No special treatment for Banks acquiring shares in Kenya Airways

 

Kenya Airways aircraft at the Jomo Kenyatta International Airport.

The lenders tied to troubled institutions such as Kenya Airways and Nakumatt will not get special treatment, according to the central bank.

Central Bank of Kenya (CBK) Governor Patrick Njoroge has said that while the regulator supports negotiations, the banks will have to classify their loans accordingly and ensure that their equity position in these institutions is not valued more than a quarter of their core capital.

“The plan to convert debt into equity is okay. However, the equity interest should not breach the maximum threshold... it cannot exceed 25 per cent of their core capital,” explained Dr Njoroge.

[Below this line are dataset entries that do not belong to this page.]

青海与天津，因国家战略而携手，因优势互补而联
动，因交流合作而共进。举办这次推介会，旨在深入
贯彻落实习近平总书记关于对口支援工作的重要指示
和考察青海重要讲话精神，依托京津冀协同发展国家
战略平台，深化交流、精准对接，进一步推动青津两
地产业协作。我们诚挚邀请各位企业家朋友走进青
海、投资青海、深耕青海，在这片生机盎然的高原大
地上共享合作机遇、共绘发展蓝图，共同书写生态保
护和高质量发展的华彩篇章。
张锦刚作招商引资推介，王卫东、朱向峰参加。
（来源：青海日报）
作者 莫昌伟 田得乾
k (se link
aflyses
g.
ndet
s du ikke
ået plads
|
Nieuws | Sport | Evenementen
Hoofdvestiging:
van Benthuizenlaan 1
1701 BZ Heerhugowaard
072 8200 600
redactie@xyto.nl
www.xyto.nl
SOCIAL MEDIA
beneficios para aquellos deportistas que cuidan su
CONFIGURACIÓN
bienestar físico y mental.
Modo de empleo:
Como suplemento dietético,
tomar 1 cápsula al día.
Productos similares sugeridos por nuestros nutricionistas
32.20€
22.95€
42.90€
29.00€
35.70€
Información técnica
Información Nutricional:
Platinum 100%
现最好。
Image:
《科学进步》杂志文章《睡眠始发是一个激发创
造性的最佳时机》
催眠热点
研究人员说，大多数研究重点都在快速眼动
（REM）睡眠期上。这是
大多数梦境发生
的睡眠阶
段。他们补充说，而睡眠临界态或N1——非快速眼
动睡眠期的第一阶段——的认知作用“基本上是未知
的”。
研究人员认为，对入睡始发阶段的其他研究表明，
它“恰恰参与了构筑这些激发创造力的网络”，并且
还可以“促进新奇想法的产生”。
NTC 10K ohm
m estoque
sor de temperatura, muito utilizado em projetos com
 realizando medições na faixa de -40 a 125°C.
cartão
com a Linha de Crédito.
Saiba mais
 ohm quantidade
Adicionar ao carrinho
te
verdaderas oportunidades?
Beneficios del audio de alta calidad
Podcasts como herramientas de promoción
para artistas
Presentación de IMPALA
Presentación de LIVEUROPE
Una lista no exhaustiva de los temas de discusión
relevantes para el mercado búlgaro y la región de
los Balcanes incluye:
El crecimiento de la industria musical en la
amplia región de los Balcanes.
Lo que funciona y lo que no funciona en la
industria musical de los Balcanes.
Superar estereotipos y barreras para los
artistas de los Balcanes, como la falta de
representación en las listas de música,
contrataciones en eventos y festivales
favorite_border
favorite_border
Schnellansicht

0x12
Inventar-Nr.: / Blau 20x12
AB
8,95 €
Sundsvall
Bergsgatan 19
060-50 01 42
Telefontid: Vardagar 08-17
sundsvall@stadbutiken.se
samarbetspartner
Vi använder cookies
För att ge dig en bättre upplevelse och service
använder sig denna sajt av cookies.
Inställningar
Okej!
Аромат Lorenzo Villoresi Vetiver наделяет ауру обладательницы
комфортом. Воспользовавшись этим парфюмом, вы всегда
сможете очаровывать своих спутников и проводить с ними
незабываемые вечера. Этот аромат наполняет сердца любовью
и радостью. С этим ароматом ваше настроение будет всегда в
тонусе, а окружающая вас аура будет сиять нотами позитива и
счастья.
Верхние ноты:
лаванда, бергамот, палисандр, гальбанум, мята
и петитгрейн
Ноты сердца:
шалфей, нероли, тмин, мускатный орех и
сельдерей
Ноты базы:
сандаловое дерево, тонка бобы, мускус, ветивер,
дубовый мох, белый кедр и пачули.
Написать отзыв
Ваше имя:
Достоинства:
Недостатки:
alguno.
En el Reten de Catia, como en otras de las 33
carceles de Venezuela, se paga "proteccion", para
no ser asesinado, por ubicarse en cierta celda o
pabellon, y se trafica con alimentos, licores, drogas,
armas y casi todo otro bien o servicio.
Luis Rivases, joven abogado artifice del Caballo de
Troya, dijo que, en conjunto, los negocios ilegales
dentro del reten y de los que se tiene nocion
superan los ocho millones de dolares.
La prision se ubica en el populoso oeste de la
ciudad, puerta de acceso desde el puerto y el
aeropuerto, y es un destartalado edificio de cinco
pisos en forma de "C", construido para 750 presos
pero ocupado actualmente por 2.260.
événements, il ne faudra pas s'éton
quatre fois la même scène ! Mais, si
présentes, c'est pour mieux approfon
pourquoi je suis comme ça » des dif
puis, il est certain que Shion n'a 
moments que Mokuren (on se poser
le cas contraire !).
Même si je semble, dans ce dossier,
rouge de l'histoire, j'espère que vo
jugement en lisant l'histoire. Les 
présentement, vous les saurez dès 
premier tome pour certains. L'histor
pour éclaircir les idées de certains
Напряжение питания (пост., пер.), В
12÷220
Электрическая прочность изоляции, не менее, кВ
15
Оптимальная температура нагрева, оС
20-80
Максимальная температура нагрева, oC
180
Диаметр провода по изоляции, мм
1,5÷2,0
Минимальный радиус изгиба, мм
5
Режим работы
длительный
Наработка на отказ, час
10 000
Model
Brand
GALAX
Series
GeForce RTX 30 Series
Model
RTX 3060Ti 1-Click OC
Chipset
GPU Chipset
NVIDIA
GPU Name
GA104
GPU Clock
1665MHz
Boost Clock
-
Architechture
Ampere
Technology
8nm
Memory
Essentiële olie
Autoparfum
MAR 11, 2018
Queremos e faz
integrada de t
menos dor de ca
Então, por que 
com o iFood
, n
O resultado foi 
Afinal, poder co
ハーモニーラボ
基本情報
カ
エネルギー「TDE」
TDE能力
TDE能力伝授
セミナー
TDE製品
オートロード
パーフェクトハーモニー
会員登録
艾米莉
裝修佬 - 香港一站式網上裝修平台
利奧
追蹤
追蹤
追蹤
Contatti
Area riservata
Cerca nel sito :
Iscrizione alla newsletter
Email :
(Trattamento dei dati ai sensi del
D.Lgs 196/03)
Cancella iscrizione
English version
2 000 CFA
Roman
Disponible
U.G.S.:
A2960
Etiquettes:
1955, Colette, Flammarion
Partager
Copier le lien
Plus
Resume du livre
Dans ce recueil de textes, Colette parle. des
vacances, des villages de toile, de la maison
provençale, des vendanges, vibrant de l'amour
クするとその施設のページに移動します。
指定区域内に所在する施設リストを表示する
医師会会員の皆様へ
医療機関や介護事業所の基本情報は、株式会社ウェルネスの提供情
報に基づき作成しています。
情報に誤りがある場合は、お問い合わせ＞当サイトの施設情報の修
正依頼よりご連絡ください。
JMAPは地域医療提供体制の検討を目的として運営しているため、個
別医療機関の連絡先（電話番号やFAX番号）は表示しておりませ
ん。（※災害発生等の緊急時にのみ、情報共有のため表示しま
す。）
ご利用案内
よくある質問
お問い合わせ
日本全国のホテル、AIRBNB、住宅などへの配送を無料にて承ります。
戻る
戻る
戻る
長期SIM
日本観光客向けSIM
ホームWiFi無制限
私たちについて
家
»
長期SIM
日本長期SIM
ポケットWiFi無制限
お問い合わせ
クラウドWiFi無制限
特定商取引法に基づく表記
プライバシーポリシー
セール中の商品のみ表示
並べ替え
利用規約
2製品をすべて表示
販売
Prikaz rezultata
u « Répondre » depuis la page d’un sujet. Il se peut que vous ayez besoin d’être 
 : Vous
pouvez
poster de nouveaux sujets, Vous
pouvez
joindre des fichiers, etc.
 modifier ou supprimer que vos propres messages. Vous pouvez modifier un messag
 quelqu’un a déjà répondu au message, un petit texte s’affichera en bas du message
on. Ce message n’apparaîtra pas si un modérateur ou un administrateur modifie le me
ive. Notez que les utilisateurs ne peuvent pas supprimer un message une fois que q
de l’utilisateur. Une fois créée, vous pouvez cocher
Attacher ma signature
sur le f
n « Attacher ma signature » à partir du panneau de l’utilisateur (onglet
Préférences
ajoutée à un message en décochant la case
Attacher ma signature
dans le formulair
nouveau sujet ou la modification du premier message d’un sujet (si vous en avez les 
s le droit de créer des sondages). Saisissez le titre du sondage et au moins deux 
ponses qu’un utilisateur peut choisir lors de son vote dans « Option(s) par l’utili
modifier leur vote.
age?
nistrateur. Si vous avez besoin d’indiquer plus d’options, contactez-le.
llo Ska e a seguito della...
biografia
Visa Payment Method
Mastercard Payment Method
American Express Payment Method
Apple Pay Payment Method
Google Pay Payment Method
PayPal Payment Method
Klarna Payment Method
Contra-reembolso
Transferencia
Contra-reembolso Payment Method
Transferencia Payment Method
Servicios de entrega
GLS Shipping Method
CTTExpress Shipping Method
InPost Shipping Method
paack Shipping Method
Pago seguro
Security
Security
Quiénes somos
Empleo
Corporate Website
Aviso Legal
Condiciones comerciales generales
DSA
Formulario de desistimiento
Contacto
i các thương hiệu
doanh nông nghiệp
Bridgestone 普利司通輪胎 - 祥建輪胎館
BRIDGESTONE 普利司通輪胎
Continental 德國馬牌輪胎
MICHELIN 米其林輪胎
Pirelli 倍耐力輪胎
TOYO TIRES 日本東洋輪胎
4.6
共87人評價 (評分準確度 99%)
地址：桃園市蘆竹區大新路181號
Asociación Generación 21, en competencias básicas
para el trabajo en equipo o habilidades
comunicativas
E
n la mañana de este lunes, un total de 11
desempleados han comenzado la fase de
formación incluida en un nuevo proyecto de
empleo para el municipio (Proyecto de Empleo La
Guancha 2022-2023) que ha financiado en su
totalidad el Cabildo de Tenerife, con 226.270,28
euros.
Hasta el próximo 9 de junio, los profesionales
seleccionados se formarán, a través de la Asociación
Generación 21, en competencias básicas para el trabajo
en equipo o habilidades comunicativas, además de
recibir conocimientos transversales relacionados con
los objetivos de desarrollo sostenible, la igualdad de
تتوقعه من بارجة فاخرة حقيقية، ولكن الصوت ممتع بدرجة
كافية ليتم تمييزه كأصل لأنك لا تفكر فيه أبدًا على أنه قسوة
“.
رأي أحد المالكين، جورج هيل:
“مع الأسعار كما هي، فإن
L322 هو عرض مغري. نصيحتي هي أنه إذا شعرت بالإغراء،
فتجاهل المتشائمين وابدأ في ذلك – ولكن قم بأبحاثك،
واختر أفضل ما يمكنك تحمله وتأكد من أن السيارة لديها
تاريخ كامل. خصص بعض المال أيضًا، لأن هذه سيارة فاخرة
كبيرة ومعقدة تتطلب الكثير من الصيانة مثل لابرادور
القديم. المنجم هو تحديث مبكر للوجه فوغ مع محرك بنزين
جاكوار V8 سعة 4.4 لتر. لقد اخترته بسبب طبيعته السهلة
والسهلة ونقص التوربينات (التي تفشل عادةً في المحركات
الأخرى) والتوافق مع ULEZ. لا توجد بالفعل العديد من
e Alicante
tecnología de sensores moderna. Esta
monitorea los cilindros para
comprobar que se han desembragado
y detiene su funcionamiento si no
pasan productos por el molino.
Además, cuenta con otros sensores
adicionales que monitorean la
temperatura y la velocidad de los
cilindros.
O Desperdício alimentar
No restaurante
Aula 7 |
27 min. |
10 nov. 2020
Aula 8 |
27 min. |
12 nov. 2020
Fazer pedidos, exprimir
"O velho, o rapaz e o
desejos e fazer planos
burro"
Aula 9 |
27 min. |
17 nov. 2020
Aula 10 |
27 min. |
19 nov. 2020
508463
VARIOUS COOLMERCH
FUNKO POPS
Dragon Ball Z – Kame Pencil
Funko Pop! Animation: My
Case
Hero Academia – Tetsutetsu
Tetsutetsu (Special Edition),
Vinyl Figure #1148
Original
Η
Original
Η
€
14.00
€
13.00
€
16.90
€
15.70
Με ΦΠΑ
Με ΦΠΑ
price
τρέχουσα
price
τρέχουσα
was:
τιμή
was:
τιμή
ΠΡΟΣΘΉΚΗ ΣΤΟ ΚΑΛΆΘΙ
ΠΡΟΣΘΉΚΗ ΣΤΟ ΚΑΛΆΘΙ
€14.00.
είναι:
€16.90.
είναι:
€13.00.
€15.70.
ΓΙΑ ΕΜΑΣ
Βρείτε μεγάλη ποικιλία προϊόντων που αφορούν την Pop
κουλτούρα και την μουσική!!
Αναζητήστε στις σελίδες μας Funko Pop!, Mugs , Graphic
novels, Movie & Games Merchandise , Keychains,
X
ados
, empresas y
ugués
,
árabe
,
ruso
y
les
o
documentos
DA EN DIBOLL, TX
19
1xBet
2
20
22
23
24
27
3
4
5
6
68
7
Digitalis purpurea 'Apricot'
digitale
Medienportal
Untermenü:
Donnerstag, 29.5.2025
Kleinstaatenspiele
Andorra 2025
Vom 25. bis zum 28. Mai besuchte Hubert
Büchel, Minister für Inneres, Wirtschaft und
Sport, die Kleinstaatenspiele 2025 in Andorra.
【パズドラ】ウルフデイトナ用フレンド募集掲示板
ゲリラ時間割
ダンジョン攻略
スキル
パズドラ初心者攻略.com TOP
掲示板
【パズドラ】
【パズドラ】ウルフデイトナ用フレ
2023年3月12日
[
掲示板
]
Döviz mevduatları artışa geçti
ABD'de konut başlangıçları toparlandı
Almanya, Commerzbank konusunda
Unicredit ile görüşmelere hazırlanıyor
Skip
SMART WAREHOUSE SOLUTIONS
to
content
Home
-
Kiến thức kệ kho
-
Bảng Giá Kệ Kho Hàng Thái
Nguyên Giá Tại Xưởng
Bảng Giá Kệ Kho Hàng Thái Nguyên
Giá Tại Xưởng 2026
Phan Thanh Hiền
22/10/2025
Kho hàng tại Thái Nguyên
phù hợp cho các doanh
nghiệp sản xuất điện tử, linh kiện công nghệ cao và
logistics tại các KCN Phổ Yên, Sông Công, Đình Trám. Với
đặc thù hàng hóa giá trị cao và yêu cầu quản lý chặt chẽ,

The two institutions owe banks Sh31 billion, which is at potential risk of default if they do not agree on a deal that can ease the strain on the banks’ books. “Lending has to be correctly classified. We are not offering any forbearance in this regard,” he said.

The CBK caution comes as reports indicate that some banks are reluctant to take up an equity position in Kenya Airways under a proposed elaborate financial restructuring plan to return the carrier to profitability.

The 11 lenders are reported to have formed a special purpose vehicle — the KQ Lenders Company Limited — through which they will own 35.7 per cent of the national carrier

The banks, which include Kenya Commercial Bank (KCB Group), Commercial Bank of Africa, Cooperative Bank, Jamii Bora, I&M Bank, NIC Bank and Ecobank, Chase Bank, National Bank, and Diamond Trust Bank will own shares in the troubled carrier.

A clause in the terms of restructuring the airline’s debt states that if the debtors do not take up equity, then Kenya Airways will seek protection from the companies law, making it difficult for the banks to recover the Sh23 billion they loaned to the airline. KQ is also seeking the approval of most of its creditors (75 per cent), which would be used to compel the rest of the creditors to consider the recovery plan that had been agreed upon.

“To the extent unanimous consent is not obtained from certain unsecured bank lenders, the company will implement that aspect of the transaction via a scheme of arrangement on the Companies Act,” Kenya Airways chairman Michael Joseph said in a notice.

Under the Companies Act, the insolvency law of 2015 has the net effect of giving struggling companies another chance so that they can be settle their debts as they continue to operate.

The lenders will not even have time to consult with their shareholders as they take up the non-banking business.

“Bankers are like any of us... what do they know about aviation? However, what is important is that a solution is negotiated because if talks come down everybody loses. It is in their interest,” Dr Njoroge said. Kenya Airways borrowed unsecured short-term loans from the banks to meet its daily obligations, including payment of salaries, during its most turbulent times.